Jüchen: Neuer Bergahorn nach Vandalismus am Naturlehrpfad gepflanzt

Nach Vandalismus : Neuer Bergahorn am Naturlehrpfad in Jüchen gepflanzt

Der nicht einmal zwei Jahre alte Wanderweg in Jüchen fällt regelmäßig Vandalismus zum Opfer. Ein zerstörter Baum ist nun ersetzt worden.

Seit kurzem ist der rund drei Kilometer lange Naturlehrpfad in Jüchen wieder um eine Attraktion reicher. In Zusammenarbeit mit der Stadt pflanzte der Nabu Jüchen einen Bergahorn an der Rückseite des Gymnasiums.

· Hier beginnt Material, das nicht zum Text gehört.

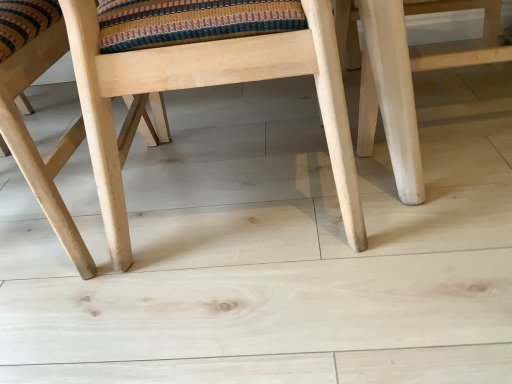 Locate an element on the screen. This screenshot has width=512, height=384. free point in front of natural wood chair at center, the second chair from the left is located at coordinates (265, 312). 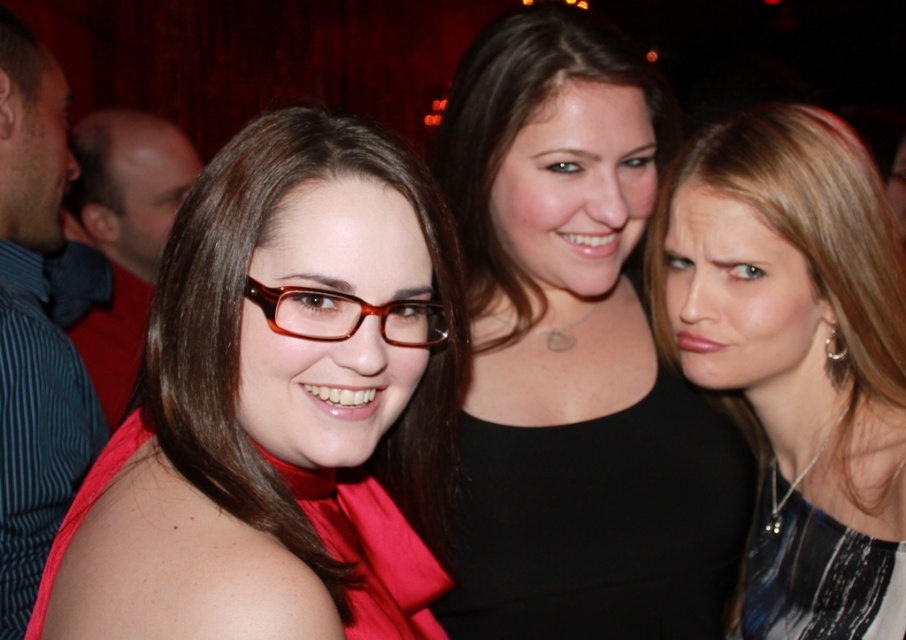 Question: Which object is positioned farthest from the shiny silver necklace at upper right?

Der neue Bergahorn wurde am Naturlehrpfad gepflanzt. Foto: Nabu Jüchen

Es ist nicht das erste Mal, dass an dieser Stelle ein solcher Baum steht. Bereits zum Start des Naturlehrpfads im Mai 2018 stiftete der Bürgerschützen- und Heimatverein (BSHV) Jüchen einen Bergahorn. Im vergangenen Sommer fiel er dem Vandalismus zum Opfer. „Bei einem Kontrollrundgang im Juli war er plötzlich verschwunden“, sagt Rudolf Kuhn vom Nabu. „Der Hausmeister des Gymnasiums hat den rund vier Meter hohen Baum später noch in der Nähe gefunden.“ Bereits zuvor habe dieser beobachtet, wie sich Schüler an der Pflanze zu schaffen machten. „Es ist für uns nicht nachvollziehbar, dass man einfach einen gepflanzten Baum stiehlt. Vandalismus und Diebstähle an öffentlichen Einrichtungen schaden allen Bürgern und sind kein Jugendstreich, sondern kriminelle Handlungen“, sagte BSHV-Präsident Thomas Lindgens damals.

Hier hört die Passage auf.